Я зажал пальцами рот, чтобы не произнести ни слова, чтобы громко не закричать, не утопить обвинения в потоке гневных выкриков! Вальдраку таращился на меня, и кровь стекала с его разрубленной шеи. Я закрыл глаза и шатаясь отступил на шаг… Но когда я их открыл, он по-прежнему был, но уже в другом месте, в четырех местах, в пяти местах… Сотни глаз Вальдраку таращились на меня, застывшие и омертвевшие, будто глаза заколотого поросенка. И ведь это был я, я убил его, ударил сзади, пока он ползал в грязи, забил его, как забивают поросенка. Убийца! Трусливый! Мелкий и гадкий!
Я сидел на корточках в середине сводчатого хода, не чувствуя ног. Я обхватил руками голову, как будто ждал удара, но все равно не мог заглушить звуков извне, избавиться от упрямого шепота, который повторял, что я — убийца, трус из трусов, который бьет в спину.
— Давин!..
Мне понадобился какой-то миг, чтобы понять: это не Шептуны, это голос Нико. Я медленно открыл глаза.
Лицо его было серо-бледным, а глаза полны отчаяния. Он казался сумасшедшим. Он протягивал мне руки с растопыренными пальцами, отставив их подальше от себя, словно боялся чем-то замарать свою одежду.
— Нет! — ответил я.
Он тяжело дышал, и дыхание его больше походило на плач.
— Ты уверен?
— Да!
— Слава богу!
Однако стены все продолжали шептать: «…кровь… кровь… кровь…»

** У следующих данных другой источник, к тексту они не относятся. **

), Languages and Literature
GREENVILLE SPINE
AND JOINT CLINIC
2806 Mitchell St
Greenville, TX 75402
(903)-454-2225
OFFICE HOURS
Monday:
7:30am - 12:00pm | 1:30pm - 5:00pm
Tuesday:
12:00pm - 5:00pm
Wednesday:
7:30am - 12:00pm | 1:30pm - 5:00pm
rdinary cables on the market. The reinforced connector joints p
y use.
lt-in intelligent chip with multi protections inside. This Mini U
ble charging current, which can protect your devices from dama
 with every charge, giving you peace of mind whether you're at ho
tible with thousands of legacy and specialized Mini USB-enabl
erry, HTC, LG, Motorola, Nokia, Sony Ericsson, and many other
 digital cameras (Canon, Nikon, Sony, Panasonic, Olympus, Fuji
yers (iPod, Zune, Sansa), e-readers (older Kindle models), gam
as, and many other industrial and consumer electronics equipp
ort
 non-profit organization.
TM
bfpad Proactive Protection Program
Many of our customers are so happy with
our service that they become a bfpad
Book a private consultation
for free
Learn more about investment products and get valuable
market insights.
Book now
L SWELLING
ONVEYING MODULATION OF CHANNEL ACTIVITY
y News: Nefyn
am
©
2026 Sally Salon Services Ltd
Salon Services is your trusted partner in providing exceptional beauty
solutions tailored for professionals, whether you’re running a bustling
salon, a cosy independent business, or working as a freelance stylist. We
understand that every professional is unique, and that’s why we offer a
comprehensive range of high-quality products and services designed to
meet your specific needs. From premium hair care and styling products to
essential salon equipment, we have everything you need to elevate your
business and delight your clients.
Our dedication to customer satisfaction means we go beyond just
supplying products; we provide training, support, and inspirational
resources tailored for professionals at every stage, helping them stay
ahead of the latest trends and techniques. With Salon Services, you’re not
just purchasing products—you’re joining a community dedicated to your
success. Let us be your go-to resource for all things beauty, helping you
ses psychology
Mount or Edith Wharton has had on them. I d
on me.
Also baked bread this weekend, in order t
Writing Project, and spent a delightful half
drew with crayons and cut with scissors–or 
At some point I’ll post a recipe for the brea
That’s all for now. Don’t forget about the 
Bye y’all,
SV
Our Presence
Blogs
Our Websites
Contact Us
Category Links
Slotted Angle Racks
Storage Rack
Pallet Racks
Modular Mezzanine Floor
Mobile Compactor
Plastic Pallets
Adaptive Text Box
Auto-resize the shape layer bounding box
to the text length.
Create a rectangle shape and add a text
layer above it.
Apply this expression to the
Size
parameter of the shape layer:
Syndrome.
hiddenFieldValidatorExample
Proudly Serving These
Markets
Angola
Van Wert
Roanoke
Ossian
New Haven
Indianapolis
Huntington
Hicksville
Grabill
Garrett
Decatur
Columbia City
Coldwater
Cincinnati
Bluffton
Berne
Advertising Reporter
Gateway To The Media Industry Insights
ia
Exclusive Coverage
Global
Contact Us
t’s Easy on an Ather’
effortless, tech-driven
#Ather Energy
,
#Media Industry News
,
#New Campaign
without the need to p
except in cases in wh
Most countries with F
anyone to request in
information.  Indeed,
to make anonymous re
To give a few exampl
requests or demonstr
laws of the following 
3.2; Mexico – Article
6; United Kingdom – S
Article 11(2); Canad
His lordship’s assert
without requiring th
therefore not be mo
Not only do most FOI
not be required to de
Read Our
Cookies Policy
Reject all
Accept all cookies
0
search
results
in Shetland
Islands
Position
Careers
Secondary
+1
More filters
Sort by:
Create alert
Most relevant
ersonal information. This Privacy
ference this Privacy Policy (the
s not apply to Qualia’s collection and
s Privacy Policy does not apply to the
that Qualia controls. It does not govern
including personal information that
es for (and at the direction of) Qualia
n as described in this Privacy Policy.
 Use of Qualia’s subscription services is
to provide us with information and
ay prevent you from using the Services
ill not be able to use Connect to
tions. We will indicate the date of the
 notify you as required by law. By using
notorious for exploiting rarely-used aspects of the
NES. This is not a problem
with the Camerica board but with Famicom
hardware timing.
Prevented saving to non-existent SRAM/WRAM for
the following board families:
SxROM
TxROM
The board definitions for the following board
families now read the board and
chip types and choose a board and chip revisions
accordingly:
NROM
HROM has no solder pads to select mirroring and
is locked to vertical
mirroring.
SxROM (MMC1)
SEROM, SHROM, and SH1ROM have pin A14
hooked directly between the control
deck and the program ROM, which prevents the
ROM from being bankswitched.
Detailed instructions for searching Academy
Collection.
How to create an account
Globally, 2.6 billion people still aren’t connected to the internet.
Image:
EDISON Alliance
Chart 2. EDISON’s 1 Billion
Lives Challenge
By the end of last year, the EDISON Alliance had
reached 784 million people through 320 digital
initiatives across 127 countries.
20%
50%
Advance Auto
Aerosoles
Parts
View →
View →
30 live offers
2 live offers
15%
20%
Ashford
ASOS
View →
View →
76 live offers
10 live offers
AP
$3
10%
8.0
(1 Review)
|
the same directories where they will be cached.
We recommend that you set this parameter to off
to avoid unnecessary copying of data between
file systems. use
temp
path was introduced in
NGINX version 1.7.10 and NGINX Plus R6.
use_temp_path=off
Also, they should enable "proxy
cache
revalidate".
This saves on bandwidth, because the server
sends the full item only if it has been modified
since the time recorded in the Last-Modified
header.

Я не знал, сколько времени прошло, прежде чем они пришли за нами и вывели из Зала Шептунов. Снаружи было темно. Не может же столько тянуться одна ночь. Должно быть, прошло немало времени. Целая вечность! А может, наступил уже следующий вечер. Мои губы пересохли и потрескались от жажды, но это не имело значения. Важно было другое: заставить Шептунов замолчать. В Зале Шептунов не было ничего, что называлось бы сном, лишь кошмары. И только одно было хуже бодрствования — это сон.
Они провели нас вдоль короткого хода и ввели меня и Нико каждого в свою маленькую камеру. У меня так кружилась голова, что стражам пришлось поддерживать меня, и когда они закрыли дверь, я даже не подумал поглядеть, заперли ли они ее.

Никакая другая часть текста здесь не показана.